The Andy Warhol Foundation for the Visual Arts announced the 42 recipients of its spring 2018 grants, which total to $3.6 million. The selected organizations, which were chosen from a pool of 224 nonprofits, will receive individual grants ranging from $35,000 to $120,000.

The biannual grants fund exhibitions, publications, and visual arts programming for contemporary art that is experimental and often unrecognized. Many of this year’s recipients have focused on artistic engagement with political and social issues. Seven of the eight grants awarded for retrospectives will focus on work by female artists.
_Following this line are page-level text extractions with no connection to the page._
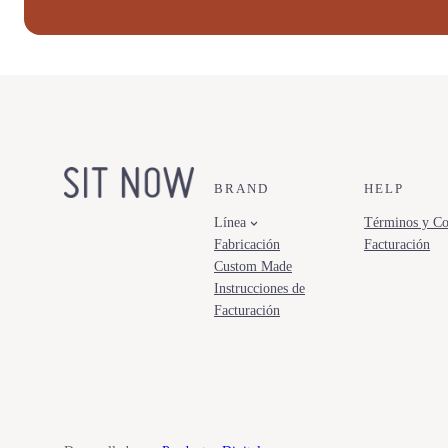
BRAND
HELP
Línea
Términos y Co
Fabricación
Facturación
Custom Made
Instrucciones de
Facturación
“Many of these organizations are small with budgets well under $1 million, yet they are providing vital professional support to a diverse set of artists while remaining socially engaged in their communities,” Joel Wachs, the Warhol Foundation’s president, said in a statement. “This work is inspiring at a time when many groups in this country feel threatened—women, people of color, the LGBTQ community, to name a few. At the same time, we are honored to support museum exhibitions that will bring the work of important artists, many of whom have not received the national recognition they deserve, to the public.”

The list of 2018 grantees follows in full below.
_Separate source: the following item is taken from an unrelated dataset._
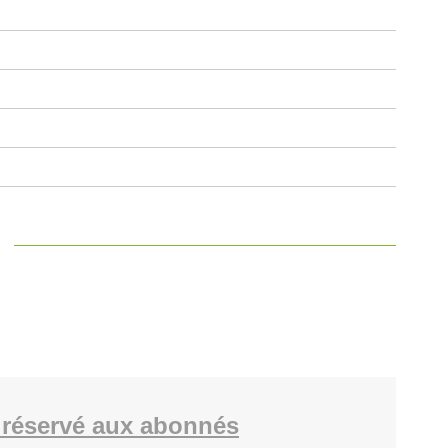
réservé aux abonnés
Spring 2018 Grant Recipients: Program Support

  • Aggregate Space Gallery, Oakland, CA, $90,000 (over 2 years)
  • Alliance of Artists Communities, Providence, RI, $120,000 (over 2 years)
  • Art in General, Brooklyn, NY, $100,000 (over 2 years)
  • Artpace, San Antonio, TX, $100,0000 (over 2 years)
  • Artists in Residence in Everglades, Miami Beach, FL, $80,000 (over 2 years)
  • Artists Space, New York, NY, $100,000 (over 2 years)
  • Borscht Corp. Miami, FL, $50,000
  • BURNAWAY, Atlanta, GA, $35,000 (over 2 years)
  • Chinese Culture Foundation of San Francisco, San Francisco, CA, $100,000 (over 2
    years)
  • Gallery 400 at The University of Illinois, Chicago, IL, $100,000 (over 2 years)
  • Hallwalls Contemporary Arts Center, Buffalo, NY, $100,000 (over 2 years)
  • International Studio & Curatorial Program, Brooklyn, NY, $80,000 (over 2 years)
  • Kentucky Museum of Art and Craft, Louisville, KY, $100,000 (over 2 years)
  • List Visual Arts Center, Massachusetts Institute of Technology, Cambridge, MA,
    $100,000 (over 2 years)
  • Los Angeles Contemporary Exhibitions, Los Angeles, CA, $100,000 (over 2 years)
  • Los Angeles Poverty Department, Los Angeles, CA, $80,000 (over 2 years)
  • Maysles Documentary Center, New York, NY, $50,000 (over 2 years)
  • PEN America, New York, NY, $100,000 (over 2 years)
  • Project Row Houses, Houston, TX, $100,000 (over 2 years)
  • RAIR, Philadelphia, PA, $85,000 (over 2 years)
  • Recess, Brooklyn, NY, $100,000 (over 2 years)
  • Slought Foundation, Philadelphia, PA, $80,000 (over 2 years)
  • SPACE Gallery, Portland, ME, $100,000 (over 2 years)
  • Washington Project for the Arts, Washington, DC, $80,000 (over 2 years)
  • Women’s Center for Creative Work, Los Angeles, CA, $60,000 (over 2 years)
  • Women’s Studio Workshop, Rosendale, NY, $100,000 (over 2 years)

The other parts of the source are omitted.